As we wade through this increasingly man-made environment, it is important to understand the difference between design and style. Simply defined, design is concerned with how things work, and style how they look.
How these concepts are applied to, say, a building, a table or a tea set, is grist for the design profession's varied mills.
"And there is certainly a lot of grist," commented Patrick Ela, director of the Los Angeles Craft and Folk Art Museum and a longtime observer of the emerging design field.
"How it is milled, whether it integrates design and style into a tasty, nutritious concoction or into an attractive yet insubstantial fluff is the challenge," he said.

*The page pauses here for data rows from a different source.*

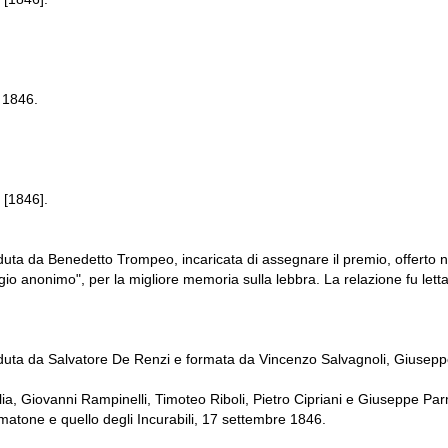
, 1846.
 [1846].
uta da Benedetto Trompeo, incaricata di assegnare il premio, offerto n
o anonimo", per la migliore memoria sulla lebbra. La relazione fu lett
uta da Salvatore De Renzi e formata da Vincenzo Salvagnoli, Giuseppe
lia, Giovanni Rampinelli, Timoteo Riboli, Pietro Cipriani e Giuseppe Parm
mmatone e quello degli Incurabili, 17 settembre 1846.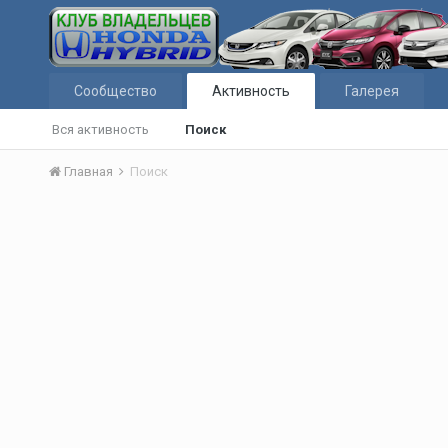
Сообщество
Активность
Галерея
Вся активность
Поиск
Главная
Поиск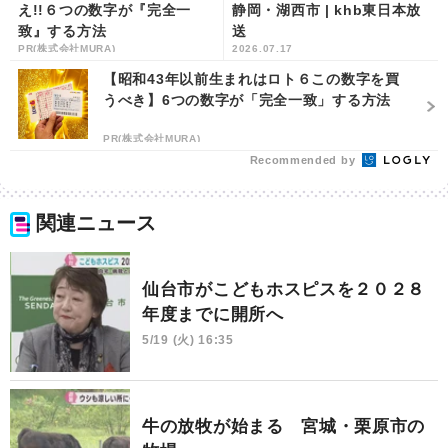
え!!６つの数字が『完全一
静岡・湖西市 | khb東日本放
致』する方法
送
PR(株式会社MURA)
2026.07.17
【昭和43年以前生まれはロト６この数字を買
うべき】6つの数字が「完全一致」する方法
PR(株式会社MURA)
Recommended by
関連ニュース
仙台市がこどもホスピスを２０２８
年度までに開所へ
5/19 (火) 16:35
牛の放牧が始まる 宮城・栗原市の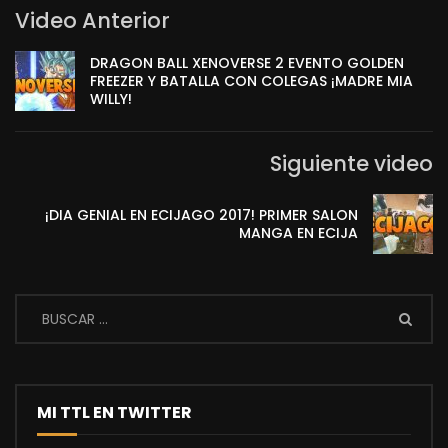
Video Anterior
DRAGON BALL XENOVERSE 2 EVENTO GOLDEN
FREEZER Y BATALLA CON COLEGAS ¡MADRE MIA
WILLY!
Siguiente video
¡DIA GENIAL EN ECIJAGO 2017! PRIMER SALON
MANGA EN ECIJA
MI TTL EN TWITTER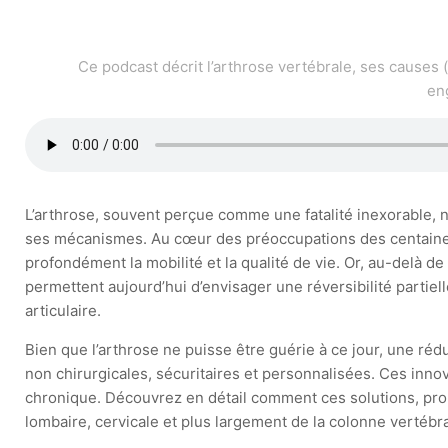
Ce podcast décrit l’arthrose vertébrale, ses causes 
en
L’arthrose, souvent perçue comme une fatalité inexorable,
ses mécanismes. Au cœur des préoccupations des centaines d
profondément la mobilité et la qualité de vie. Or, au-delà 
permettent aujourd’hui d’envisager une réversibilité partiel
articulaire.
Bien que l’arthrose ne puisse être guérie à ce jour, une r
non chirurgicales, sécuritaires et personnalisées. Ces inno
chronique. Découvrez en détail comment ces solutions, pro
lombaire, cervicale et plus largement de la colonne vertébr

The increasing demand for design has created a mixed bag of products, Ela said, from the ubiquitous Postmodernist-styled mini-malls to the tea kettles that look interesting but drip hot water in your lap.
As Ela and others note, there is an obvious need in the design community for a better understanding of its own processes and who it serves--particularly in Los Angeles, which--if you haven't noticed because of the glitz and glitter--has become a trend setter in an increasingly style-conscious world.
The need for this understanding is the focus in part of Westweek, the three-day design show and symposium opening Wednesday at the expanded, glistening blue and green Pacific Design Center in West Hollywood.
Expected to attend are some 35,000 people, including architects, graphic artists, interior and industrial designers and manufacturers, as well as the curious.
Westweek has grown much like the local design community.
What began modestly 14 years ago as an office furniture and furnishings show appealing mainly to Southern California is now a major event in the world design community.
It now attracts the top professionals in the field and generates considerable interest in both the new products unveiled and the ideas discussed.
"We are trying at Westweek to set up a situation that goes beyond marketing to stimulating ideas in the showrooms, in the symposiums and in the social events," the design center's president, Richard Norfolk, said.
Speakers from Japan, Italy, France and Mexico, as well as the United States, will discuss aspects of the show's theme, "Critical Choices: Intuition and Reason in the Design Process."
"The design industry has been expanding at such a rate that it needs a Westweek," Norfolk said, "so those involved can take a breath, look around at what others are doing, listen to what leaders in the field are saying, and by doing so, generally aid their creativity."
For Massoud Amini, who operates the trend-setting Massini showroom in the center, Westweek also is a time to display the latest in innovative European designs he has gathered over the last year.
"To me, Westweek is like a medieval fair, a place to show your wares, to see and be seen," says Amini, who shuttles back and forth between Los Angeles and a home in Geneva.
Very much in the spirit of such a fair are the varied exhibitions and the award programs of a collection of trade publications.
Of general interest is an architectural art exhibit inaugurating the new gallery designed by Cesar Pelli on San Vicente Boulevard to honor the late Murray Feldman, who for years guided the center.
Also on display, and of particular interest, will be the models and drawings from the hotly contested Disney Concert Hall architectural competition, in which Frank Gehry won out over Hans Hollein of Austria, Gottfried Boehm of Germany, and James Sterling and Michael Wilford of England. All second-guessers welcome.
Another exhibit features a selection of the recent winners of the first Design Excellence awards for civic architecture.
The awards program is a welcome gesture by the Los Angeles Cultural Affairs Commission to recognize and encourage innovative design in the public sector which in the past seems to have too often rewarded mediocrity.
That the city is sponsoring the exhibit at Westweek displays a certain confidence that also is welcome.
But why not at Westweek?
After all, it is a time when all those involved in the design profession, including critics, ought to be looking, listening and learning.